# Task 2 — Spam Email Classifier (Naive Bayes)
**Machine Learning**

**Goal:** Build a spam vs. ham email classifier using `TfidfVectorizer` + Naive Bayes.

**Dataset:** Upload the Kaggle CSV (two columns like `label`, `text`) or any small email dataset.

**Steps:**
- Load dataset
- Clean & split
- Vectorize (`TfidfVectorizer`)
- Train `MultinomialNB`
- Evaluate accuracy, precision, recall, F1
- Test with custom samples


In [1]:
# ---- Utility: SAFE_READ_CSV (no google.colab required) ----
import os, pandas as pd

def SAFE_READ_CSV(preferred_paths, fallback_msg):
    # Try a list of paths.

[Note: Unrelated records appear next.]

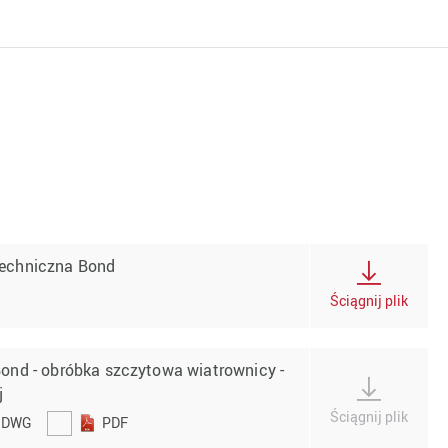
Techniczna Bond
Ściągnij plik
Bond - obróbka szczytowa wiatrownicy -
j
Ściągnij plik
DWG
PDF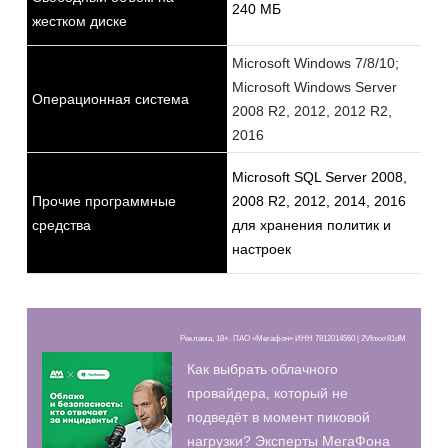
240 МБ
жестком диске
Microsoft Windows 7/8/10;
Microsoft Windows Server
Операционная система
2008 R2, 2012, 2012 R2,
2016
Microsoft SQL Server 2008,
Прочие программные
2008 R2, 2012, 2014, 2016
средства
для хранения политик и
настроек
Реклама, 18+. ПАО «Мегафон» ИНН 7812014560 | 2Vfnxxr81dM
Как выбрать облачного
провайдера, который не
подведёт в момент пиковой
нагрузки? Эксперты МегаФона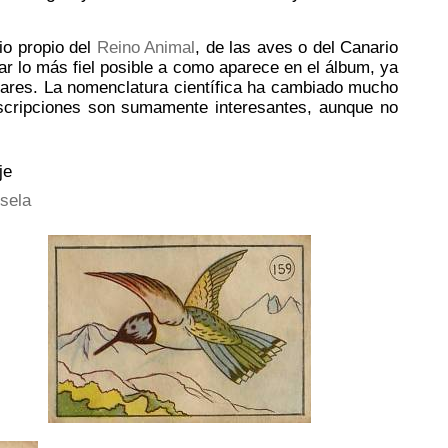
io propio del
Reino Animal
, de las aves o del Canario
ar lo más fiel posible a como aparece en el álbum, ya
lares. La nomenclatura científica ha cambiado mucho
scripciones son sumamente interesantes, aunque no
je
sela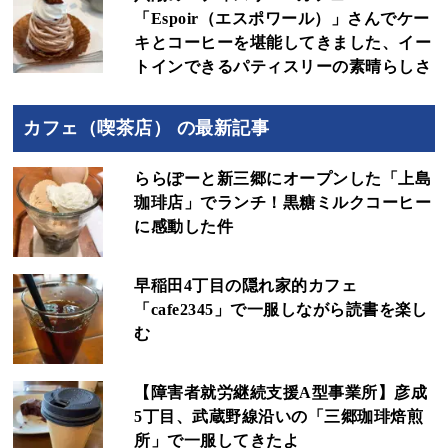
「Espoir（エスポワール）」さんでケー
キとコーヒーを堪能してきました、イー
トインできるパティスリーの素晴らしさ
カフェ（喫茶店） の最新記事
ららぽーと新三郷にオープンした「上島
珈琲店」でランチ！黒糖ミルクコーヒー
に感動した件
早稲田4丁目の隠れ家的カフェ
「cafe2345」で一服しながら読書を楽し
む
【障害者就労継続支援A型事業所】彦成
5丁目、武蔵野線沿いの「三郷珈琲焙煎
所」で一服してきたよ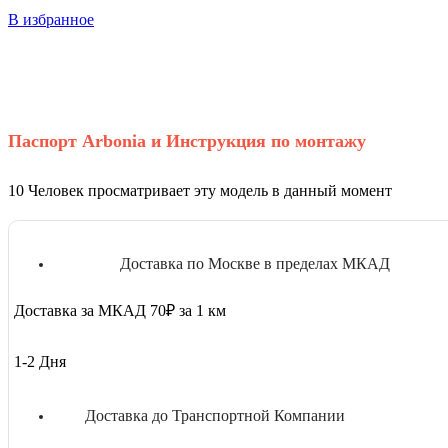
В избранное
Паспорт Arbonia и Инструкция по монтажу
10
Человек просматривает эту модель в данный момент
Доставка по Москве в пределах МКАД
Доставка за МКАД 70₽ за 1 км
1-2 Дня
Доставка до Транспортной Компании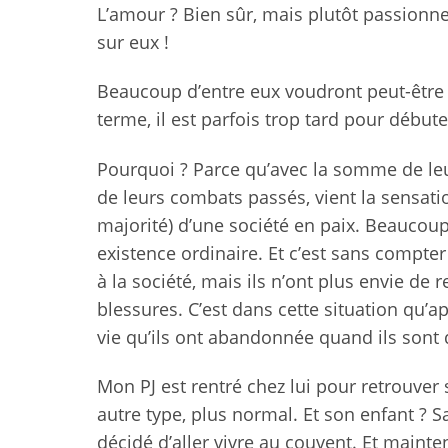
L’amour ? Bien sûr, mais plutôt passionn
sur eux !
Beaucoup d’entre eux voudront peut-être 
terme, il est parfois trop tard pour début
Pourquoi ? Parce qu’avec la somme de leur
de leurs combats passés, vient la sensatio
majorité) d’une société en paix. Beaucoup
existence ordinaire. Et c’est sans compter 
à la société, mais ils n’ont plus envie de 
blessures. C’est dans cette situation qu’a
vie qu’ils ont abandonnée quand ils sont
Mon PJ est rentré chez lui pour retrouver 
autre type, plus normal. Et son enfant ? Sa f
décidé d’aller vivre au couvent. Et mainten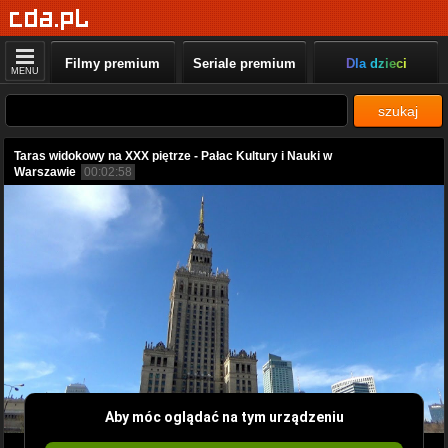
Filmy premium
Seriale premium
Dla dzieci
MENU
szukaj
Taras widokowy na XXX piętrze - Pałac Kultury i Nauki w
Warszawie
00:02:58
Aby móc oglądać na tym urządzeniu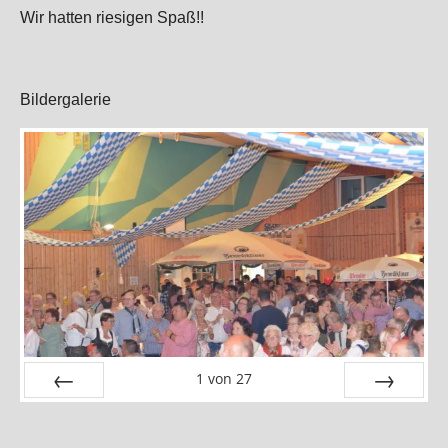
Wir hatten riesigen Spaß!!
Bildergalerie
1
von
27
Zurück
Vor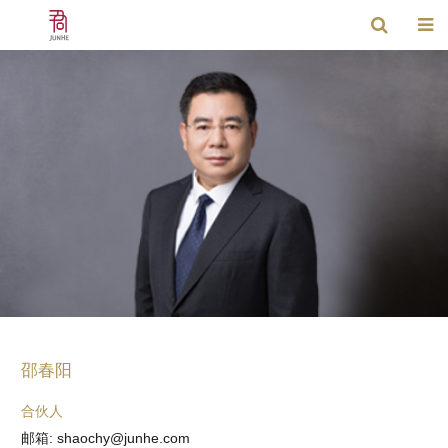
邵春阳
合伙人
邮箱: shaochy@junhe.com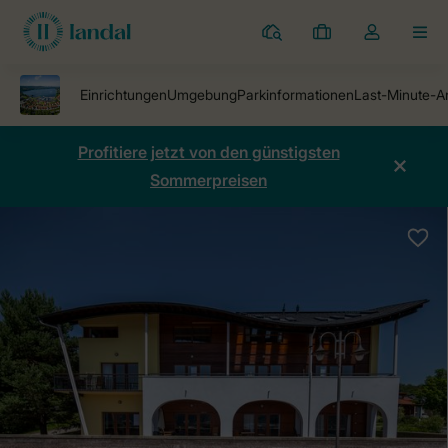
Ferienparks
Meine
Dropdown-
MEN
Buchungen
Menü
meines
Kontos
öffnen
Profitiere jetzt von den günstigsten
Sommerpreisen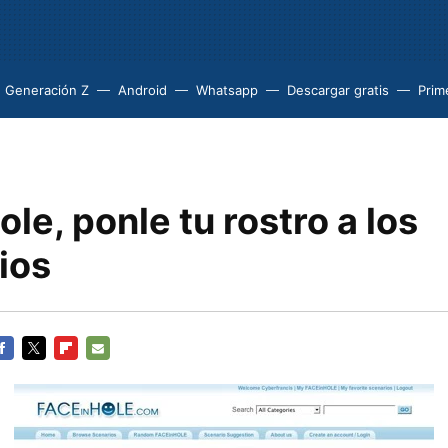
Generación Z
Android
Whatsapp
Descargar gratis
Prim
le, ponle tu rostro a los
ios
ACEBOOK
TWITTER
FLIPBOARD
E-
MAIL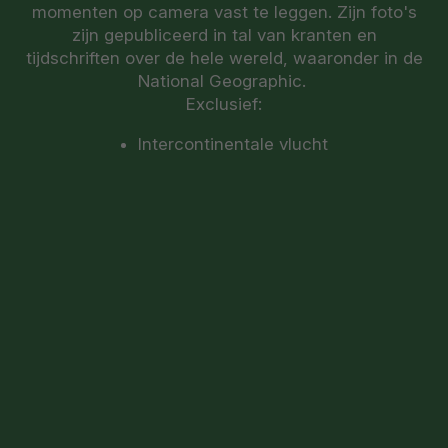
momenten op camera vast te leggen. Zijn foto's
zijn gepubliceerd in tal van kranten en
tijdschriften over de hele wereld, waaronder in de
National Geographic.
Exclusief:
Intercontinentale vlucht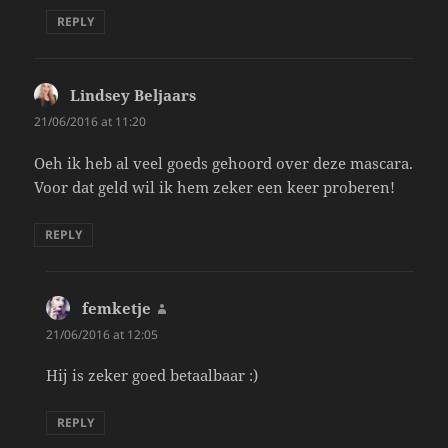
REPLY
Lindsey Beljaars
says:
21/06/2016 at 11:20
Oeh ik heb al veel goeds gehoord over deze mascara.
Voor dat geld wil ik hem zeker een keer proberen!
REPLY
femketje
says:
21/06/2016 at 12:05
Hij is zeker goed betaalbaar :)
REPLY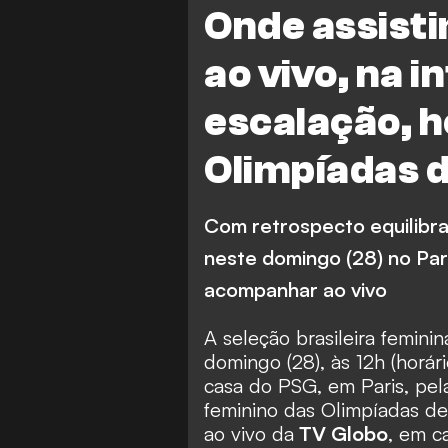
Onde assistir
ao vivo, na i
escalação, h
Olimpíadas d
Com retrospecto equilibra
neste domingo (28) no Par
acompanhar ao vivo
A seleção brasileira femini
domingo (28), às 12h (horári
casa do PSG, em Paris, pel
feminino das Olimpíadas de 
ao vivo da
TV Globo
, em c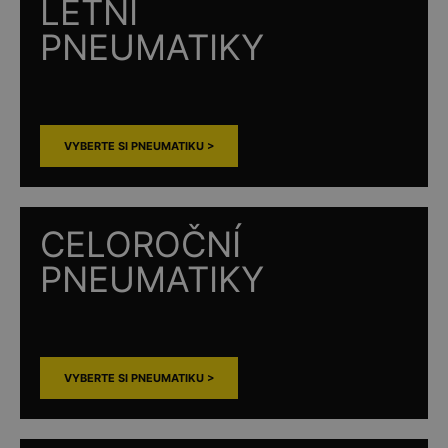
LETNÍ
PNEUMATIKY
VYBERTE SI PNEUMATIKU >
CELOROČNÍ
PNEUMATIKY
VYBERTE SI PNEUMATIKU >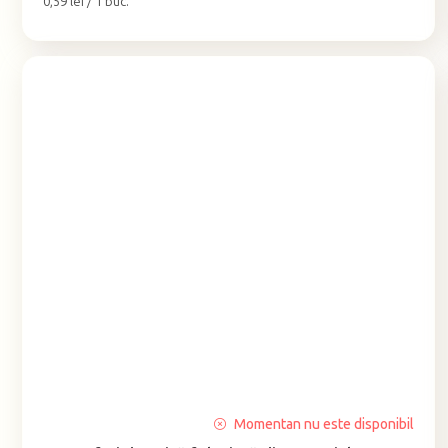
Evaluare
0,59 lei / 1 buc.
preţ:
Evaluarea
Momentan nu este disponibil
medie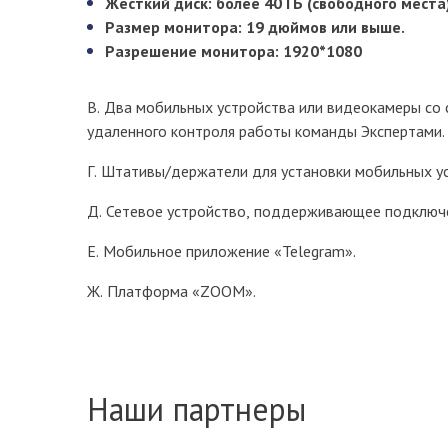
Жесткий диск: более 40 ГБ (свободного места)
Размер монитора: 19 дюймов или выше.
Разрешение монитора: 1920*1080
В. Два мобильных устройства или видеокамеры со
удаленного контроля работы команды Экспертами.
Г. Штативы/держатели для установки мобильных ус
Д. Сетевое устройство, поддерживающее подключе
Е. Мобильное приложение «Telegram».
Ж. Платформа «ZOOM».
Наши партнеры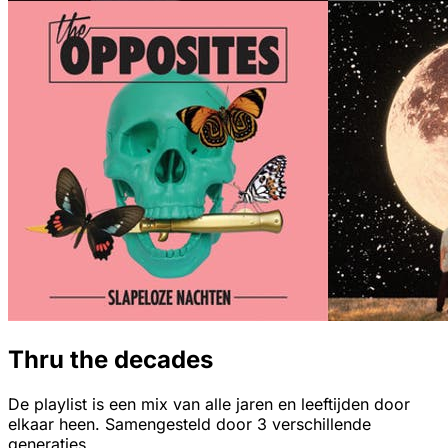
Thru the decades
De playlist is een mix van alle jaren en leeftijden door
elkaar heen. Samengesteld door 3 verschillende
generaties.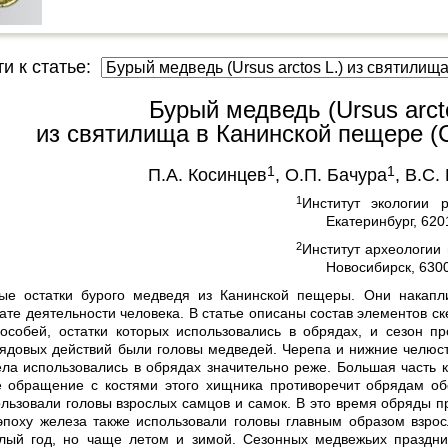
и к статье:
Бурый медведь (Ursus arcto
из святилища в Канинской пещере (
1
1
П.А. Косинцев
, О.П. Бачура
, В.С.
1
Институт экологии
Екатеринбург, 620
2
Институт археологии
Новосибирск, 630
ые остатки бурого медведя из Канинской пещеры. Они накапл
тате деятельности человека. В статье описаны состав элементов с
 особей, остатки которых использовались в обрядах, и сезон п
ядовых действий были головы медведей. Черепа и нижние челюст
ела использовались в обрядах значительно реже. Большая часть к
ое обращение с костями этого хищника противоречит обрядам об
льзовали головы взрослых самцов и самок. В это время обряды 
 эпоху железа также использовали головы главным образом взро
лый год, но чаще летом и зимой. Сезонных медвежьих праздни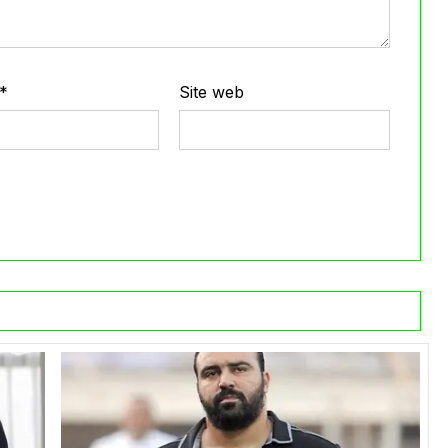
*
Site web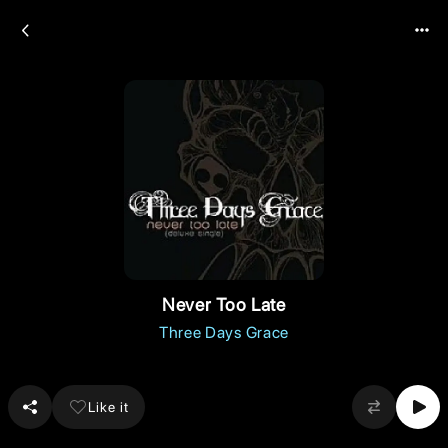
Never Too Late
Three Days Grace
Like it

If not found, ask for a manual path via input().
    for p in preferred_paths:
        if os.path.exists(p):
            try:
                df = pd.read_csv(p)
                print(f"Loaded dataset from: {p}")
                return df
            except Exception as e:
                print(f"Found {p} but couldn't read it as CSV: {e}")
    print(fallback_msg)
    manual = input("➡ Enter full path to your CSV (or press Enter to cancel): ").strip()
    if manual:
        if not os.path.exists(manual):
            raise FileNotFoundError(f"Path does not exist: {manual}")
        return pd.read_csv(manual)
    raise FileNotFoundError("CSV not found. Please place the file next to this notebook or give a valid path.")


In [None]:
# --- Spam Email Classifier (Kaggle "Email Spam Classification Dataset CSV") ---
# Dataset: https://www.kaggle.com/datasets/balaka18/email-spam-classification-dataset-csv
# The CSV is PRE-VECTORIZED: ~3000 word-count columns + a binary label column.
# I convert counts -> TF-IDF with TfidfTransformer, then train NB models.

import os, pandas as pd, numpy as np
from scipy import sparse
from sklearn.model_selection import train_test_split, GridSearchCV
from sklearn.metrics import accuracy_score, classification_report, confusion_matrix
from sklearn.naive_bayes import MultinomialNB, ComplementNB
from sklearn.feature_extraction.text import TfidfTransformer

# 1) Load CSV
PREFERRED_PATHS = [
    "data/email_spam.csv", "emails.csv", "email_spam.csv",
    "/mnt/data/email_spam.csv", "/mnt/data/emails.csv"
]

def load_csv(paths):
    for p in paths:
        if os.path.exists(p):
            try:
                try:
                    df = pd.read_csv(p)
                except UnicodeDecodeError:
                    df = pd.read_csv(p, encoding="latin-1")
                print(f"Loaded dataset from: {p}")
                return df
            except Exception as e:
                print(f"Found {p} but could not read: {e}")
    manual = input("➡ Enter full path to your Kaggle emails CSV: ").strip()
    if not manual or not os.path.exists(manual):
        raise FileNotFoundError("CSV not found. Put it next to the notebook or in data/.")
    try:
        try:
            return pd.read_csv(manual)
        except UnicodeDecodeError:
            return pd.read_csv(manual, encoding="latin-1")
    except Exception as e:
        raise

df = load_csv(PREFERRED_PATHS)
print("Shape:", df.shape)
display(df.head())

# 2) Identify label + drop non-feature ID columns
cols_lower = [str(c).strip().lower() for c in df.columns]
label_col = None
for name in ("prediction", "label", "target", "class"):
    if name in cols_lower:
        label_col = df.columns[cols_lower.index(name)]
        break
if label_col is None:
    label_col = df.columns[-1]  # default: last column is label (0=ham, 1=spam)

# Drop obvious identifier columns if present
drop_ids = []
for cand in ("email no.","email name","email_no","email_name","email","name","id"):
    if cand in cols_lower:
        drop_ids.append(df.columns[cols_lower.index(cand)])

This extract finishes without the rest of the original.